"I like the way we are playing, I like the fight in our guys, and I like how they go about their business," manager Joe Girardi said. "We were kind of up and down and not winning series ... it's a better feeling, there is no doubt about it.
"I don't worry a whole lot about our guys, because they know what it takes and know how to bounce back."
Garcia has been one of those guys.
Since rejoining the Yankees' rotation in July, the 35-year-old has posted a 4-3 record with a 3.83 ERA. In seven of his eight starts over that stretch -- including Friday -- he has allowed three runs or less.
It is quite a difference from the 14 games prior, four of which were starts, when he sported a 6.39 ERA.
"I felt fine, normal," said Garcia, who went six innings, allowing two runs on five hits, while walking none and striking out four. "I commanded my pitches today, had a good changeup today. Hopefully I can continue pitching the way I've been pitching."

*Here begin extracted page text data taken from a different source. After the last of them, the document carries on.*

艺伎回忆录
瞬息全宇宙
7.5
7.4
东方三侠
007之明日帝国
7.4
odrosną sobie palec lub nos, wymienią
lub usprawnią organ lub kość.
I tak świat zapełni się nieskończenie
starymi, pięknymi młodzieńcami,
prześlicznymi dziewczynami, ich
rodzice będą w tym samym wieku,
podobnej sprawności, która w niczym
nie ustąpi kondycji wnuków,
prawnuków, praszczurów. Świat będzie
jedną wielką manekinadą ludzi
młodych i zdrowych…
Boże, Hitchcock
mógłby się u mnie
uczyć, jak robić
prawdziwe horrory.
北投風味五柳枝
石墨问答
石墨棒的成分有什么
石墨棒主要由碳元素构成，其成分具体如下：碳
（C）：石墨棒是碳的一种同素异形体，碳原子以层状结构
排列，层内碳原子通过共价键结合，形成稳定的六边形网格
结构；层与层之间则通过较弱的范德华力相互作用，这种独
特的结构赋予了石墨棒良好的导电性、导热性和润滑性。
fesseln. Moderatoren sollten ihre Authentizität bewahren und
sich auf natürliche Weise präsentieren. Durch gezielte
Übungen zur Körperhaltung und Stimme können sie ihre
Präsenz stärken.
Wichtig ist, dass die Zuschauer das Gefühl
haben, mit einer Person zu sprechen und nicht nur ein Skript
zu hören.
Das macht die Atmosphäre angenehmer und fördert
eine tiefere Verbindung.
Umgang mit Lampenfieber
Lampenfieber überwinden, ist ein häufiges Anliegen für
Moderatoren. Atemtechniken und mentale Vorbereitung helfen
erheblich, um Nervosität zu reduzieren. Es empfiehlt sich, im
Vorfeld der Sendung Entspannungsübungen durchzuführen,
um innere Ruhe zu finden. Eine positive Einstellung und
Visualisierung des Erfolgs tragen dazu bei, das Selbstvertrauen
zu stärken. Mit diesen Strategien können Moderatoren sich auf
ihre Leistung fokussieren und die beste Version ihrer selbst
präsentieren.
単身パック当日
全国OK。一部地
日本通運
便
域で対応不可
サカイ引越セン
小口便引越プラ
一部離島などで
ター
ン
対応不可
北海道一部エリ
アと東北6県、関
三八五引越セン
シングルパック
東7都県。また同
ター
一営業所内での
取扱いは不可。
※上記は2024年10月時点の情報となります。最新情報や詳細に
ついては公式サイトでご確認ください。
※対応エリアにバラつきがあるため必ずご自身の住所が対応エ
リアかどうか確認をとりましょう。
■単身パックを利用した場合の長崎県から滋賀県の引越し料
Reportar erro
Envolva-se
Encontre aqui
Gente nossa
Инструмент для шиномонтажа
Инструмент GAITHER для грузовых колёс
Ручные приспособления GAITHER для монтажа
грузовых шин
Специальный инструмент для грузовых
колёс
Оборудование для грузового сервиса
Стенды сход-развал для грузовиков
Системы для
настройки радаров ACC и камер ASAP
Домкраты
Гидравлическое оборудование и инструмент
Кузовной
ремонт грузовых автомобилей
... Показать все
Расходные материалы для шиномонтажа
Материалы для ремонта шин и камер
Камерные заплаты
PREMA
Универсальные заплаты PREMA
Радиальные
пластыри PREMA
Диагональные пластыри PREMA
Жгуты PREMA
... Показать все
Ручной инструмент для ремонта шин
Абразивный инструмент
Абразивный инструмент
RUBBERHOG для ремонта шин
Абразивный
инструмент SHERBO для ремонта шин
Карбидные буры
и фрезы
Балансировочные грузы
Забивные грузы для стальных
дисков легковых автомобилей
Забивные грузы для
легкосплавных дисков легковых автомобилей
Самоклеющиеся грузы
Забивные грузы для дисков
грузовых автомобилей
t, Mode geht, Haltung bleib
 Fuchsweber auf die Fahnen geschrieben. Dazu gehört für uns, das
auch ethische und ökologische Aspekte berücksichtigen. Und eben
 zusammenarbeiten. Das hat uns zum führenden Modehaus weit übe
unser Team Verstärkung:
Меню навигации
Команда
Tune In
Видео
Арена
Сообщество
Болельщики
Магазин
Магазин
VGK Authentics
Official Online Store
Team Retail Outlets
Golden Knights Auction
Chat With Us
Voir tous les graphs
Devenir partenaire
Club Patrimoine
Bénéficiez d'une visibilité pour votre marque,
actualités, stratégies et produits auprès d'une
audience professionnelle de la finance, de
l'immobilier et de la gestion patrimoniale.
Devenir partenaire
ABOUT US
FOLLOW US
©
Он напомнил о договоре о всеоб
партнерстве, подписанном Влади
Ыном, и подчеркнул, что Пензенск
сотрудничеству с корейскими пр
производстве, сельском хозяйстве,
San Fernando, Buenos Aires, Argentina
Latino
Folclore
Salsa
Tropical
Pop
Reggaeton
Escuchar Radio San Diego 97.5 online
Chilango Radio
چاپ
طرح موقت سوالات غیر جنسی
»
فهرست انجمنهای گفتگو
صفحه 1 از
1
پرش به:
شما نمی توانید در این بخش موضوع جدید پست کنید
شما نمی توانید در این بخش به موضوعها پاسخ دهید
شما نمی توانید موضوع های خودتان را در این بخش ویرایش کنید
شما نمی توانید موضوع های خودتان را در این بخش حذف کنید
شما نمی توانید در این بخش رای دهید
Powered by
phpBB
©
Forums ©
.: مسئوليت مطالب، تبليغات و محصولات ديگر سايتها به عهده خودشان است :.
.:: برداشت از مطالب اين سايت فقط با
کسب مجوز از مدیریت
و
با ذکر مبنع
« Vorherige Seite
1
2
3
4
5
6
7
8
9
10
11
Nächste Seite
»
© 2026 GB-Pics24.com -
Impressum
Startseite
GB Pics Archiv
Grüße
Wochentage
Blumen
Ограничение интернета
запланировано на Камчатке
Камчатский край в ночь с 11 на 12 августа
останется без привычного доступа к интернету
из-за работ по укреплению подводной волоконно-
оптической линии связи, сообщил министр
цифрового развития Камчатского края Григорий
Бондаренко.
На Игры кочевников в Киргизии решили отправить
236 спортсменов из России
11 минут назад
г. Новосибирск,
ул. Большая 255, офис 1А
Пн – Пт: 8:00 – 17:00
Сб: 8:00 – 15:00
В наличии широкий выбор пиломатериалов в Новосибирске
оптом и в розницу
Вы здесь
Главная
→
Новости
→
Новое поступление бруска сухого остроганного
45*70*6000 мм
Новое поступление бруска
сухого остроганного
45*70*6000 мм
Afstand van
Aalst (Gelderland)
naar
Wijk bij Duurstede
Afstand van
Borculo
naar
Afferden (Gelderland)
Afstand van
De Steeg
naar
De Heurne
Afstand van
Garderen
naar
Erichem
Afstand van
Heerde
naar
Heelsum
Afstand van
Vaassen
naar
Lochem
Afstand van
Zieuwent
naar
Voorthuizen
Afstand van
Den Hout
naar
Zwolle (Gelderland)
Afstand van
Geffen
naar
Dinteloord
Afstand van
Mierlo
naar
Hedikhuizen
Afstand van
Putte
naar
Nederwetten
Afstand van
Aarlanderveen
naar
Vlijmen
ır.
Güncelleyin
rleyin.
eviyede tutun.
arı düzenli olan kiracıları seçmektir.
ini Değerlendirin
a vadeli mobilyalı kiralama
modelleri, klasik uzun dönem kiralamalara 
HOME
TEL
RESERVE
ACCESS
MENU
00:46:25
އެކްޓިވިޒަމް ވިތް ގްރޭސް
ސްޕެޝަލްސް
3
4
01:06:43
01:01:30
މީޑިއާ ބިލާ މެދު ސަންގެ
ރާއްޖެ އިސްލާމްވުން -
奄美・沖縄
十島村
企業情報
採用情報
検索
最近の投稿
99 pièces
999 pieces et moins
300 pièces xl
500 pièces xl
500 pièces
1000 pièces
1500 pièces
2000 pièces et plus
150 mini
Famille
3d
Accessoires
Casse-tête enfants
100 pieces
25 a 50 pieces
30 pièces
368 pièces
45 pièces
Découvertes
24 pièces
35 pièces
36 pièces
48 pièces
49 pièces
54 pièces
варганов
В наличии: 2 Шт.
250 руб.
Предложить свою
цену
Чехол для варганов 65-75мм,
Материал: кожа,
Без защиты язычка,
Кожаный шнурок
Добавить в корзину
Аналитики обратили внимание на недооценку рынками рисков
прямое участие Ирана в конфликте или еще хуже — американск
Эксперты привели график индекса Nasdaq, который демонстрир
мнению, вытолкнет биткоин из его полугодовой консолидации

Garcia really only had trouble with Blue Jays second baseman Kelly Johnson, who drove in both Toronto runs off him, with a solo homer in the second and an RBI double in the fourth.
After Johnson's double, Garcia finished his outing by retiring the last eight batters he faced. It was a very economical game for Garcia, who needed just 16 pitches to get through his final two innings of work, and 78 total on the night, 51 of which were thrown for strikes.
Yankees catcher Russell Martin can point to one thing, specifically, that has allowed Garcia to flourish.
"His velocity is up, and when his velocity is up, most of his other pitches are crisper, and that's really the big difference," said Martin, who went 1-for-3 with a run scored. "His velocity was down when he was getting banged around a little bit, and now that he has gotten velocity back, he is much better."
Garcia, who entered the game with a 6.89 career ERA at Rogers Centre and admitted that he hates pitching in Toronto, exited with a 3-2 lead before the Yankees broke things open late by scoring three in the eighth and four in the ninth.
Mark Teixeira hit a solo homer -- his 22nd of the year and second in as many days -- off Blue Jays reliever Steve Delabar before Ichiro added a two-out, two-run single to make it a 6-2 game.
Ichiro had already driven in a run in the second inning off Blue Jays starter Ricky Romero, and came back up in the ninth with a prime opportunity to do more damage.
The veteran outfielder, who was playing center field for the first time since 2008, capped off the four-run frame, which saw the Yankees send nine men to the plate, with a two-run double to make it a 10-3 game.
Ichiro matched a career high with five RBIs, which he last did against the Royals on Aug. 17, 2004, while playing for Seattle. It was the first time Ichiro had driven in more than two runs in a game since July 2010.
"Every day I come out and just do my best, and hopefully the things that I do will be good," Ichiro said through interpreter Allen Turner.
"Sometimes I get up to the plate and they say ... 'Ichiro Suzuki for the Yankees,' and that kind of takes me a while, to [think] 'Oh, I'm on the Yankees.' Everybody on the Yankees has been great, I play with a bunch of great guys."
Girardi likes the way Ichiro has handled himself since the trade from Seattle, especially since he says there are always heightened expectations on a player to perform when they join the Yankees.
"I don't think it has really bothered him. I think he has been through a lot in his life, and it has probably helped him in this situation," Girardi said.
Ichiro recorded two of New York's 12 hits -- one of four players with a multihit game -- but only four were off Romero, who was solid despite taking the loss.
Romero, who lasted seven innings and allowed three runs, limited the early damage but fell to 8-9, the first time he has been under .500 this year. Over his last nine starts, the lefty is 0-8 with a 7.26 ERA.
The Yankees have won three consecutive games for the second time since the All-Star break -- the other came in mid-July, when they swept the Blue Jays in the Bronx.